▼▼▼

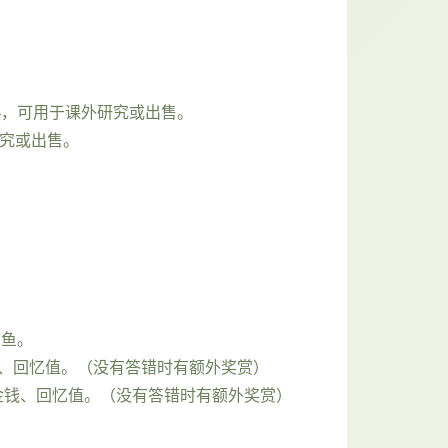
4，可用于课外研究或出售。
研究或出售。
的鱼。
钱、回忆值。（没有答错时有额外奖赏）
金钱、回忆值。（没有答错时有额外奖赏）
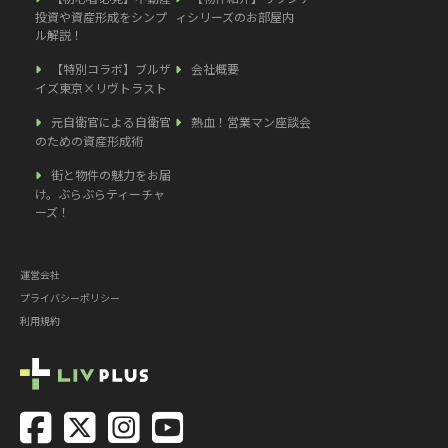
投資や資産形成をシンプ
ィシリーズのお部屋内
ル解説！
【特別コラボ】ブルザ
会社概要
イズ東京×リヴトラスト
元自衛官による自衛官
熱血！営業マン座談会
のための資産形成術
街と物件の魅力をお届
け。ぶらぶらティーチャ
ーズ！
運営会社
プライバシーポリシー
利用規約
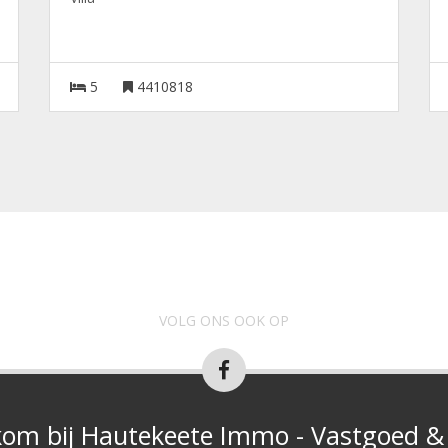
5
4410818
VOLG ONS OOK OP
om bij Hautekeete Immo - Vastgoed &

▲▲▲

▶ _What this task involves_: Please copy out the whole listing exactly, minus its pictures.

▶ _Task solution_:
4，可用于课外研究或出售。
研究或出售。
的鱼。
钱、回忆值。（没有答错时有额外奖赏）
金钱、回忆值。（没有答错时有额外奖赏）
投資や資産形成をシンプ
ィシリーズのお部屋内
ル解説！
【特別コラボ】ブルザ
会社概要
イズ東京×リヴトラスト
元自衛官による自衛官
熱血！営業マン座談会
のための資産形成術
街と物件の魅力をお届
け。ぶらぶらティーチャ
ーズ！
運営会社
プライバシーポリシー
利用規約
5
4410818
VOLG ONS OOK OP
om bij Hautekeete Immo - Vastgoed &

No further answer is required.